Paul : Well, so the major thing … Actually there’s a couple major things. The staging server was one server, right, because we didn’t want to be running all these … We used really expensive boxes so we didn’t want to have 10 of them that were sitting idle doing nothing, right? We wanted one of them. When we had a staging environment, there was already one or two people using it and they’d coordinate and then we started having more people, whose turn was it to use the staging box and whose responsible for it? What software is on it? If we have a security vulnerability, are we going to remember the staging box?

Edith: Yep.

Paul : We should but who knows?

Edith: Yeah there’s just all those issues that just start adding up.

Paul : Yeah. Instead, we started having per developer staging boxes. Then, we added tooling as well. We would have the per developer boxes would appear in our standard fleet management stuff so we’d be able to kill, if we had security issue or something like that, we’d just kill all the deaf boxes.

Edith: Yeah, like cattle.

Paul : Exactly, they were all cattle and if you wanted another deaf thing, there was a single command and it would come up. The reason that we have per dev environments or the reason that we had a staging environment was that we had some stuff that was really tough to test. In particular, we have a bunch of circle works by having a big, big amazon box and then splitting it up in 10 or 12 or 15 whatever it is containers, like elixy containers and then this fleet management stuff that runs across the set of boxes that does it. It was kind of tough to test that in production, right? If we wanted to test, does the new thing destroy our queuing mechanism or something like that? It was tough to test that thing that ran across multiple boxes in the fleet or whatever. The other thing that was tough is stuff to touch LXC. Our testing environment, obviously we tested circle on circle, but you couldn’t run LXC test within the circle environment.

Edith: Go ahead. Go on.

Paul : You seem like you have a joke to make here.

Edith: No. It was just …

Paul : No snark? It seems like you’re really holding it in.

Edith: I’ll tell you later, Paul.

Paul : Okay. We couldn’t test LXC stuff and we couldn’t test fleet level stuff. On the staging environment, we still couldn’t test fleet level stuff because it was just one box. Then, we also, we could test LXC stuff and there wasn’t a very good solution for testing LXC stuff. We didn’t have like mock or stubs for LXC. We did but we didn’t. We had a bunch of stuff. We had some typed closure things where we had more statically type things for those kind of name spaces. Then, we had the ability. If you’re really going to mess with this, let’s start a staging server. Let’s run a bunch of things and make sure that it still works. So it gave us a little bit of confidence that the code did what it was supposed to do.

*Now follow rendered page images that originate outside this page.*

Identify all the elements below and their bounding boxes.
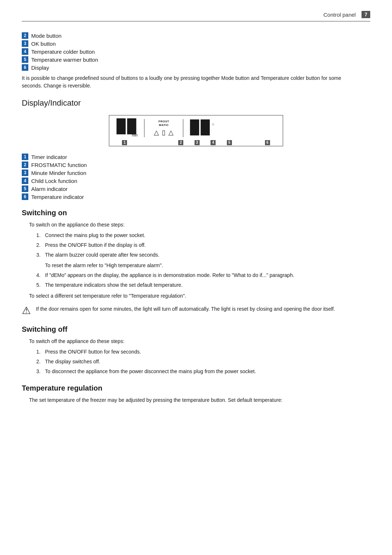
badge-4: 4 — [22, 48, 28, 55]
badge-5: 5 — [22, 56, 28, 63]
display-diagram: ██ min FROSTMATIC △ ▯ △ — [22, 115, 370, 146]
step-1: 1. Connect the mains plug to the power s… — [36, 232, 370, 239]
indicator-label-6: Temperature indicator — [31, 194, 84, 200]
switching-off-title: Switching off — [22, 325, 370, 334]
num-ind-5: 5 — [227, 140, 232, 145]
separator — [144, 119, 144, 137]
switching-on-intro: To switch on the appliance do these step… — [29, 221, 370, 229]
intro-list: 2 Mode button 3 OK button 4 Temperature … — [22, 32, 370, 90]
switching-off-section: Switching off To switch off the applianc… — [22, 325, 370, 375]
indicator-badge-1: 1 — [22, 154, 28, 160]
badge-6: 6 — [22, 64, 28, 71]
step-text-2: Press the ON/OFF button if the display i… — [45, 241, 146, 249]
badge-2: 2 — [22, 32, 28, 39]
warning-icon: ⚠ — [22, 305, 31, 317]
indicator-item-6: 6 Temperature indicator — [22, 193, 370, 200]
num-ind-2: 2 — [178, 140, 183, 145]
list-item: 6 Display — [22, 64, 370, 71]
list-item: 3 OK button — [22, 40, 370, 47]
warning-text: If the door remains open for some minute… — [36, 305, 335, 313]
indicator-badge-4: 4 — [22, 177, 28, 184]
step-4: 4. If "dEMo" appears on the display, the… — [36, 272, 370, 279]
indicator-item-4: 4 Child Lock function — [22, 177, 370, 184]
off-step-text-3: To disconnect the appliance from the pow… — [45, 368, 256, 375]
indicator-label-4: Child Lock function — [31, 178, 77, 184]
list-item: 2 Mode button — [22, 32, 370, 39]
list-item: 4 Temperature colder button — [22, 48, 370, 55]
off-step-1: 1. Press the ON/OFF button for few secon… — [36, 348, 370, 356]
step-num-1: 1. — [36, 232, 45, 239]
lock-icon: ▯ — [162, 128, 166, 136]
num-ind-1: 1 — [122, 140, 127, 145]
step-3: 3. The alarm buzzer could operate after … — [36, 251, 370, 259]
page-header: Control panel 7 — [22, 11, 370, 21]
step-num-4: 4. — [36, 272, 45, 279]
indicator-label-2: FROSTMATIC function — [31, 162, 87, 168]
off-step-num-3: 3. — [36, 368, 45, 375]
off-step-2: 2. The display switches off. — [36, 358, 370, 366]
step-text-3: The alarm buzzer could operate after few… — [45, 251, 159, 259]
switching-off-steps: 1. Press the ON/OFF button for few secon… — [36, 348, 370, 375]
warning-box: ⚠ If the door remains open for some minu… — [22, 305, 370, 317]
indicator-badge-5: 5 — [22, 185, 28, 192]
num-ind-6: 6 — [265, 140, 270, 145]
item-label-mode: Mode button — [31, 33, 61, 39]
item-label-colder: Temperature colder button — [31, 49, 95, 55]
off-step-num-1: 1. — [36, 348, 45, 356]
step-3-note: To reset the alarm refer to "High temper… — [45, 262, 370, 269]
num-ind-4: 4 — [211, 140, 216, 145]
step-2: 2. Press the ON/OFF button if the displa… — [36, 241, 370, 249]
display-box: ██ min FROSTMATIC △ ▯ △ — [109, 115, 283, 146]
indicator-item-3: 3 Minute Minder function — [22, 170, 370, 176]
switching-off-intro: To switch off the appliance do these ste… — [29, 337, 370, 345]
indicator-item-5: 5 Alarm indicator — [22, 185, 370, 192]
temperature-regulation-title: Temperature regulation — [22, 384, 370, 392]
indicator-list: 1 Timer indicator 2 FROSTMATIC function … — [22, 154, 370, 200]
min-label: min — [117, 133, 138, 137]
switching-on-section: Switching on To switch on the appliance … — [22, 209, 370, 317]
off-step-text-2: The display switches off. — [45, 358, 100, 366]
switching-on-steps-cont: 4. If "dEMo" appears on the display, the… — [36, 272, 370, 289]
indicator-badge-6: 6 — [22, 193, 28, 200]
temperature-regulation-text: The set temperature of the freezer may b… — [29, 396, 370, 404]
number-indicators: 1 2 3 4 5 6 — [109, 140, 283, 145]
intro-note: It is possible to change predefined soun… — [22, 74, 348, 90]
bell-icon: △ — [154, 128, 159, 136]
step-5-note: To select a different set temperature re… — [29, 292, 370, 300]
step-5: 5. The temperature indicators show the s… — [36, 281, 370, 289]
page-number: 7 — [362, 11, 370, 18]
step-num-2: 2. — [36, 241, 45, 249]
indicator-badge-3: 3 — [22, 170, 28, 176]
indicator-label-3: Minute Minder function — [31, 170, 86, 176]
temperature-regulation-section: Temperature regulation The set temperatu… — [22, 384, 370, 404]
item-label-ok: OK button — [31, 41, 56, 47]
segment-display-1: ██ — [117, 119, 138, 135]
indicator-item-2: 2 FROSTMATIC function — [22, 162, 370, 168]
separator-2 — [183, 119, 183, 137]
indicator-label-1: Timer indicator — [31, 154, 67, 160]
display-center: FROSTMATIC △ ▯ △ — [154, 120, 173, 136]
display-indicator-section: Display/Indicator ██ min FROSTMATIC △ ▯ … — [22, 98, 370, 200]
frost-matic-label: FROSTMATIC — [159, 120, 170, 127]
display-section-title: Display/Indicator — [22, 98, 370, 108]
step-num-5: 5. — [36, 281, 45, 289]
degree-symbol: ○ — [212, 122, 215, 126]
switching-on-steps: 1. Connect the mains plug to the power s… — [36, 232, 370, 259]
triangle-icon: △ — [168, 128, 173, 136]
indicator-label-5: Alarm indicator — [31, 186, 68, 192]
step-text-4: If "dEMo" appears on the display, the ap… — [45, 272, 294, 279]
step-num-3: 3. — [36, 251, 45, 259]
badge-3: 3 — [22, 40, 28, 47]
header-title: Control panel — [323, 12, 356, 18]
indicator-item-1: 1 Timer indicator — [22, 154, 370, 160]
indicator-badge-2: 2 — [22, 162, 28, 168]
item-label-warmer: Temperature warmer button — [31, 57, 98, 63]
step-text-5: The temperature indicators show the set … — [45, 281, 183, 289]
item-label-display: Display — [31, 65, 49, 71]
off-step-3: 3. To disconnect the appliance from the … — [36, 368, 370, 375]
off-step-num-2: 2. — [36, 358, 45, 366]
display-segment-1: ██ min — [117, 119, 138, 137]
step-text-1: Connect the mains plug to the power sock… — [45, 232, 145, 239]
switching-on-title: Switching on — [22, 209, 370, 217]
segment-display-2: ██ — [190, 121, 211, 136]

Edith: What were some of your issues with the transition?

Paul : There really weren’t any issues with the transition because it’s not like we got rid of a staging server when we were using it. We’d use the staging server sporadically and then we switched to per dev environments where we just started using dev environments and then staging went off and died.

Edith: Oh. Did you have-

Paul : Let’s just taken that back and shop.

Edith: Did you ever have a deliberate decision like we are going to stop using it or was it more like a dwindling?

Paul : I mean it was one of those things where for a couple of weeks people are going, “Oh, this staging server’s a nightmare. We really should have per dev things.” Someone did a little bit of the work to get enough of it working for them and then sooner or later no one is using the staging server.

Edith: Yeah so I was going to make a joke and say staging server is a technical debt but they’re much more than technical debt. They’re actual real money.

Paul : They’re real money debt. They’re security debt. They’re all sorts of debt.

Edith: Can you talk about the security debt?

Paul : Its just what I said a few minutes ago. If you have a vulnerability, which everyone has all the time and you take care of it and you forget to fix your staging server, it’s another tie tractor.

Edith: It’s ironic that something, I keep saying this, that something that’s supposed to reduce risk and say you save effort is probably this huge time sink.

Paul : Yeah. Someone was telling me about the sales force data centers and machine models and that sort of thing. They have a new release every quarter. I think it’s every quarter. For every quarter, what they do there’s a new data center and they run the code in the new data center in parallel to the existing stuff. Then, they migrate one data center over from the old code to the new code at a time. This just seems like the craziest fucking shit I’ve ever heard. Who would think that this is a way to deliver software especially for the pioneer in SaaS. I think it’s insanity.

Edith: Well, it’s waterfall deployment.

Paul : It is waterfall deployment. It’s pure waterfall and fair enough, they started in 2000, they’re a big company now and they have all these enterprise customers who have all these enterprise requirements but I would not like to work there on that environment.

Edith: Yeah. My real hope is … I wrote the article to be provocative. I think there are many cases where people keep using this existing workflow but I hope it’s the same sort of case as what you just said, that if you’re using feature flags effectively. At some point you look at what’s happening, you’re like, “Hey, we could shrink this. We could do this quicker.”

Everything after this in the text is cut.